Regulation of the financial markets
The group of researchers brought together by Mayntz present in great detail which political actors have steered the regulation of global financial markets. All the authors, most particularly Lora Anna Viola, put the G20 group at the centre of the reform process. This body, according to the authors, is characterised by ‘multilevel governance, ranging across sub-national, national, regional, and international jurisdictions’ (p. 19). In other words, what emerged was far from being a regulatory authority with a global remit, of the kind recommended by, for example, Barry Eichengreen in the form of a World Financial Organisation, but rather a ‘more pluralistic and fragmented institutional environment’ (p. 18). In this ‘network governance’ Mayntz and her group of authors see a form of organisation that is appropriate to the problem, given the ‘increasing importance of transnational and transgovernmental actors, issue complexity, and interest heterogeneity’. The G20 has taken on the role of a ‘hub’, a ‘nodal actor’ or a ‘governance actor’, whose hallmark is orchestrated coordination. Mayntz emphasises the close interlinking with the Financial Stability Board (FSB). The latter is the ‘core actor’ and ‘prime coordinator’ because it governs the transfer of G20 resolutions to the IMF, but in particular to the national level and the transnational EU region. This transposition is gone over in some detail in the contributions on regulation in the United States, the United Kingdom, Germany and the EU. Lucia Quaglia shows how the EU, on the one hand, adopts G20 resolutions, but on the other hand modifies them to reflect European interests. On the example of the EU banking union she explains how the eurozone has tried to respond to the debt crisis and the asymmetric design of the monetary union, namely the common currency without fiscal union. Her essential point is that the EU has its own regulatory capacities, which have made it an ‘an important player in global financial governance’. In the volume’s closing contribution the results are summarised to the effect that the ‘loosely coupled multilevel action system’ is largely politically governed and has brought into being a higher level of regulation.
Keynesian critique of the euro
The book by Stiglitz is really an oversized pamphlet with a political message. It presents a substantively narrow traditional Keynesian worldview. According to Stiglitz it is a simple matter to explain the economic world and to rectify the evil: suppressed demand due to the economic obstinacy of politicians can be transformed into an ocean of demand by enlightened Keynesian actors to ensure growth and employment.

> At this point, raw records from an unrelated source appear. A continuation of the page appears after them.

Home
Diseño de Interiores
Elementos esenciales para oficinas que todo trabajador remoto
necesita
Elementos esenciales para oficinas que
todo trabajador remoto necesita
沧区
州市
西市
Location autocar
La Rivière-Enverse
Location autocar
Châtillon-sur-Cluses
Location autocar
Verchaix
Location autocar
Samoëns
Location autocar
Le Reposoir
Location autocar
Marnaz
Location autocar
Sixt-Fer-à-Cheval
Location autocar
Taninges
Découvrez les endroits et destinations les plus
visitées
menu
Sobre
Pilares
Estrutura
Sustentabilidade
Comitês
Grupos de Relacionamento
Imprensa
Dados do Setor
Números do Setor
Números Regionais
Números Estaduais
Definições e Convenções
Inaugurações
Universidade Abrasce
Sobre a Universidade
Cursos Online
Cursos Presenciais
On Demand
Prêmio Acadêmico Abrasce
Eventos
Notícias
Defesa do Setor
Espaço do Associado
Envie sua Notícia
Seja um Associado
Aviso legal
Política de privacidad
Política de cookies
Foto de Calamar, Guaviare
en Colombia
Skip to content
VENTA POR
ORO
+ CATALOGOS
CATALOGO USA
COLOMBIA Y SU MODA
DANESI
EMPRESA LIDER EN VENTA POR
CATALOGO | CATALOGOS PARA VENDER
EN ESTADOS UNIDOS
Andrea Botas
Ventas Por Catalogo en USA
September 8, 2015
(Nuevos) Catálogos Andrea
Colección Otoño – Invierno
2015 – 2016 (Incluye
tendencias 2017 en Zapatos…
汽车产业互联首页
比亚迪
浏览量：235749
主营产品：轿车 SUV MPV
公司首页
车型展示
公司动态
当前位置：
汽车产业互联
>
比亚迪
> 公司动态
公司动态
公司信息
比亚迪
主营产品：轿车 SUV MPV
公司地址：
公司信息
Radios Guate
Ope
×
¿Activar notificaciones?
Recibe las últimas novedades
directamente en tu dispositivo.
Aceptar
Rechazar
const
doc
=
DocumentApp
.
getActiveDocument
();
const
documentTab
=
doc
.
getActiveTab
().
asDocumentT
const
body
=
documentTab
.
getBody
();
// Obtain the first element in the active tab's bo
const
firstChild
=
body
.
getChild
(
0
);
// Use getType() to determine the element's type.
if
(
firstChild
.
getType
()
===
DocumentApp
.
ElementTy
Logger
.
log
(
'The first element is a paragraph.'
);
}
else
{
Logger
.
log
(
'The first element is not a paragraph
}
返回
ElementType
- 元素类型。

For long stretches one gets the impression that Stiglitz has composed the world in just the way he requires for his message. Whatever does not fit is ignored. The frustration that this reviewer cannot suppress concerning a book that contains many repetitions and concerning an author who refers constantly to his, to be sure, impressive career in academia and as a policy advisor, is that Stiglitz represents a noble cause and brings stimulating ideas and proposals to the political debate.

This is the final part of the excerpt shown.